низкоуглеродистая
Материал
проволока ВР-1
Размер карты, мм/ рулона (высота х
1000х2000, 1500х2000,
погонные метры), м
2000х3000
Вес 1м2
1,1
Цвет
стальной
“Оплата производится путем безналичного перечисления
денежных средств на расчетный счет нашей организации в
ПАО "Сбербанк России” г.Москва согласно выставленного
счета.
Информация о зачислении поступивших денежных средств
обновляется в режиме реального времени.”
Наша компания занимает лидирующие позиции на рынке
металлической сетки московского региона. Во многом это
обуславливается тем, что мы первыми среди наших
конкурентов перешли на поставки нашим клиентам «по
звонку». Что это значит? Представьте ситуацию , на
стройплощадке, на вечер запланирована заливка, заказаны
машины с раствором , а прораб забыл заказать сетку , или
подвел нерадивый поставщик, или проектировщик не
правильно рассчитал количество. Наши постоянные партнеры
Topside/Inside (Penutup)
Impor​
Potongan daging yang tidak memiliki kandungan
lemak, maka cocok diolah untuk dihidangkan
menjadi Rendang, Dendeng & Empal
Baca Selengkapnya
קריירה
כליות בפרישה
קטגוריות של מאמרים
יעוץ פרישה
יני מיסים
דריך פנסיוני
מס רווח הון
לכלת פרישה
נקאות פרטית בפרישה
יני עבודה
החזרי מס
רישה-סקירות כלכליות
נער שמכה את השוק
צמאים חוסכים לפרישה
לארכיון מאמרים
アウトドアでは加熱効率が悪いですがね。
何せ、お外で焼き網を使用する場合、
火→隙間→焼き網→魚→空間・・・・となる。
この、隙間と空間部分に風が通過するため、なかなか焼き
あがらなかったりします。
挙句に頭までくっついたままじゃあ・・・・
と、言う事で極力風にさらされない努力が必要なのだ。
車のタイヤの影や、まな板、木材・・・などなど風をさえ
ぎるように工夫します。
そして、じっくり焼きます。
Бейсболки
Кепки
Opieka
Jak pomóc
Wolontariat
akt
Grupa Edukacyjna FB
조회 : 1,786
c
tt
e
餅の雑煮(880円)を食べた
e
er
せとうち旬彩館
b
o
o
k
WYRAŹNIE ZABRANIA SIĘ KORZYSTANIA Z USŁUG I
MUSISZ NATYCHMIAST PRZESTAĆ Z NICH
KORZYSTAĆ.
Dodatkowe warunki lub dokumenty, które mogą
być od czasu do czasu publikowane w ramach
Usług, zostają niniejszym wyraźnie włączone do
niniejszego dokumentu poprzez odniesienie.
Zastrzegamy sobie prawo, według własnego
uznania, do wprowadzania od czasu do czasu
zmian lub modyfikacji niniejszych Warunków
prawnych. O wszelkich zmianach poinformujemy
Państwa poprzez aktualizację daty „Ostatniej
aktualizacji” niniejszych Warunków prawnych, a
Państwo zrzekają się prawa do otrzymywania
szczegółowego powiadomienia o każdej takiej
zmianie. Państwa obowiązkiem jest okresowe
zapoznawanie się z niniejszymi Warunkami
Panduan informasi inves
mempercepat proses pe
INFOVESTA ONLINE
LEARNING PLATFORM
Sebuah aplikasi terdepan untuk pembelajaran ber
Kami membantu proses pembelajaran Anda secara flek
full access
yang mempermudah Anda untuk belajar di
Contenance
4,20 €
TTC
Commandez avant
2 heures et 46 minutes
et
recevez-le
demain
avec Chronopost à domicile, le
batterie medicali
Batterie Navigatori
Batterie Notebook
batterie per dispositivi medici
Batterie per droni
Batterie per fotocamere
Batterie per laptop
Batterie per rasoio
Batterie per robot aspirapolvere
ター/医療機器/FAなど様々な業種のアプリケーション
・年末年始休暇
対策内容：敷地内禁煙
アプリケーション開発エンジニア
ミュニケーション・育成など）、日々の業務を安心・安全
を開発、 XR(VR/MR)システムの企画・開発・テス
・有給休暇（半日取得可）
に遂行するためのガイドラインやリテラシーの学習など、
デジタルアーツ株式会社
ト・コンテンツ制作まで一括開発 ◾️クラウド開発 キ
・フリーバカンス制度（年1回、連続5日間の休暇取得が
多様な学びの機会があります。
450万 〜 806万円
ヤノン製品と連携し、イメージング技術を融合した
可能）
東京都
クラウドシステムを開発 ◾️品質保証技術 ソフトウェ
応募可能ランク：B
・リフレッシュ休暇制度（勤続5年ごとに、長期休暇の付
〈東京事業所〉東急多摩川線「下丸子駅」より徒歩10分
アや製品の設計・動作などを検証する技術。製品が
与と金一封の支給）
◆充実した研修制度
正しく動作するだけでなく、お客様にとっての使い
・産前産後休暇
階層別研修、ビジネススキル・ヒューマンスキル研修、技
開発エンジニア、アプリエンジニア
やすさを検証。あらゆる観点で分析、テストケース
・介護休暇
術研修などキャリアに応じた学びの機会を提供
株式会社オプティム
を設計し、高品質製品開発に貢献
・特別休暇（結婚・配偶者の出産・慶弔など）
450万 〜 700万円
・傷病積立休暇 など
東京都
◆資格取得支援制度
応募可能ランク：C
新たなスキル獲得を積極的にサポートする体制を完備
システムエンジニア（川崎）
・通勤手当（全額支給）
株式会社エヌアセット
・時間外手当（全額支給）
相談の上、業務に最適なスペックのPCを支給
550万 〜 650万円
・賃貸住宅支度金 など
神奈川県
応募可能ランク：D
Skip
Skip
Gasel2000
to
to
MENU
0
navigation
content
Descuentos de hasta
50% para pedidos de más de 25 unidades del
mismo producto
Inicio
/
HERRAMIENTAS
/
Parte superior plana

• • •

[Problem requirements]: Start at the line containing "mempercepat proses pe". Repeat it and each line after it, word for word, to the end of the records.

[The completed task]:
mempercepat proses pe
INFOVESTA ONLINE
LEARNING PLATFORM
Sebuah aplikasi terdepan untuk pembelajaran ber
Kami membantu proses pembelajaran Anda secara flek
full access
yang mempermudah Anda untuk belajar di
Contenance
4,20 €
TTC
Commandez avant
2 heures et 46 minutes
et
recevez-le
demain
avec Chronopost à domicile, le
batterie medicali
Batterie Navigatori
Batterie Notebook
batterie per dispositivi medici
Batterie per droni
Batterie per fotocamere
Batterie per laptop
Batterie per rasoio
Batterie per robot aspirapolvere
ター/医療機器/FAなど様々な業種のアプリケーション
・年末年始休暇
対策内容：敷地内禁煙
アプリケーション開発エンジニア
ミュニケーション・育成など）、日々の業務を安心・安全
を開発、 XR(VR/MR)システムの企画・開発・テス
・有給休暇（半日取得可）
に遂行するためのガイドラインやリテラシーの学習など、
デジタルアーツ株式会社
ト・コンテンツ制作まで一括開発 ◾️クラウド開発 キ
・フリーバカンス制度（年1回、連続5日間の休暇取得が
多様な学びの機会があります。
450万 〜 806万円
ヤノン製品と連携し、イメージング技術を融合した
可能）
東京都
クラウドシステムを開発 ◾️品質保証技術 ソフトウェ
応募可能ランク：B
・リフレッシュ休暇制度（勤続5年ごとに、長期休暇の付
〈東京事業所〉東急多摩川線「下丸子駅」より徒歩10分
アや製品の設計・動作などを検証する技術。製品が
与と金一封の支給）
◆充実した研修制度
正しく動作するだけでなく、お客様にとっての使い
・産前産後休暇
階層別研修、ビジネススキル・ヒューマンスキル研修、技
開発エンジニア、アプリエンジニア
やすさを検証。あらゆる観点で分析、テストケース
・介護休暇
術研修などキャリアに応じた学びの機会を提供
株式会社オプティム
を設計し、高品質製品開発に貢献
・特別休暇（結婚・配偶者の出産・慶弔など）
450万 〜 700万円
・傷病積立休暇 など
東京都
◆資格取得支援制度
応募可能ランク：C
新たなスキル獲得を積極的にサポートする体制を完備
システムエンジニア（川崎）
・通勤手当（全額支給）
株式会社エヌアセット
・時間外手当（全額支給）
相談の上、業務に最適なスペックのPCを支給
550万 〜 650万円
・賃貸住宅支度金 など
神奈川県
応募可能ランク：D
Skip
Skip
Gasel2000
to
to
MENU
0
navigation
content
Descuentos de hasta
50% para pedidos de más de 25 unidades del
mismo producto
Inicio
/
HERRAMIENTAS
/
Parte superior plana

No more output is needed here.